Reuters spoke with Kyle Vogt, CEO of GM’s autonomous Cruise division, who seemed uninterested in entirely removing human operators from AVs. Vogt claimed that “I can provide my customers peace of mind knowing there is always a human there to help if needed,” seemingly referring to the edge cases that keep customers unsure about autonomy. But, if a human driver has to take control of the car in an edge case scenario anyway, why remove them from the car at all?
Unless, of course, solving the problem of autonomy isn’t the real goal. If the end-game for these companies is simply to build more profitable taxis at any cost, to rake in the same fares while cutting expenses, suddenly the concept of remote overseers makes perfect sense. It’s not tech-bro disruption, it’s the oldest trick in the book: outsourcing.

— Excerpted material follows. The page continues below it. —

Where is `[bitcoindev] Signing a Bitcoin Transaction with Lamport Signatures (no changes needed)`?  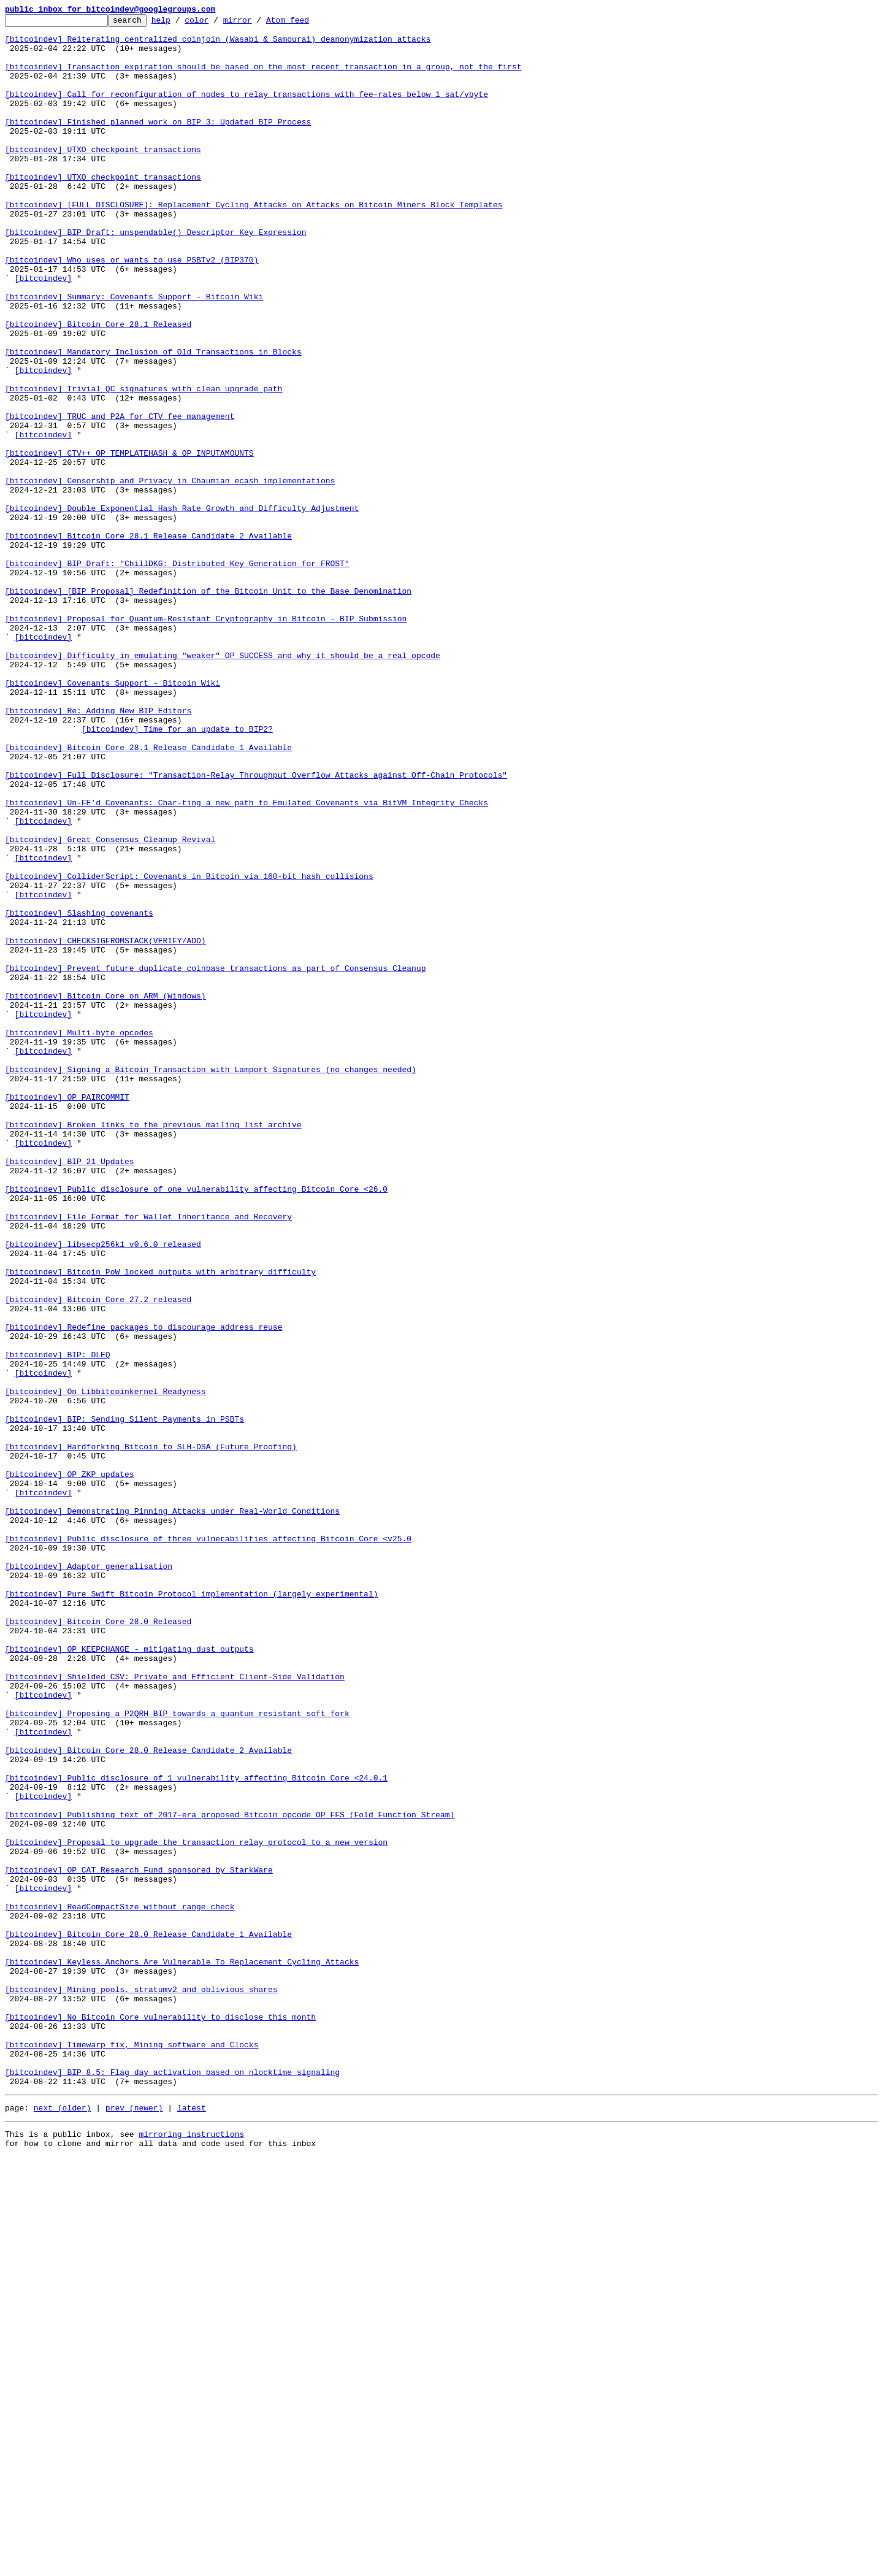 [bitcoindev] Signing a Bitcoin Transaction with Lamport Signatures (no changes needed) is located at coordinates (210, 1280).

Hire remote drivers in somewhere with a low cost of living, like Kalamazoo, Michigan (the lowest cost-of-living city in the U.S.) or Bangalore, India (the lowest cost-of-living city globally), and you don’t have to go through all the stresses and costs of passing laws like Prop 22 to exempt yourself from wage regulations. If the end goal is to eke more profit out of an age-old industry, autonomy doesn’t matter — reducing the cost of drivers does. Removing them entirely has proven complicated, but outsourcing them remains possible.
Some companies may continue to pursue autonomy, driven by the desire to solve hard problems the way a climber is driven to scale K2, but don’t be surprised if the bigger players begin to abandon the concept. Why spend all that money solving the problem you said you’d solve, when you could solve the one you actually meant to?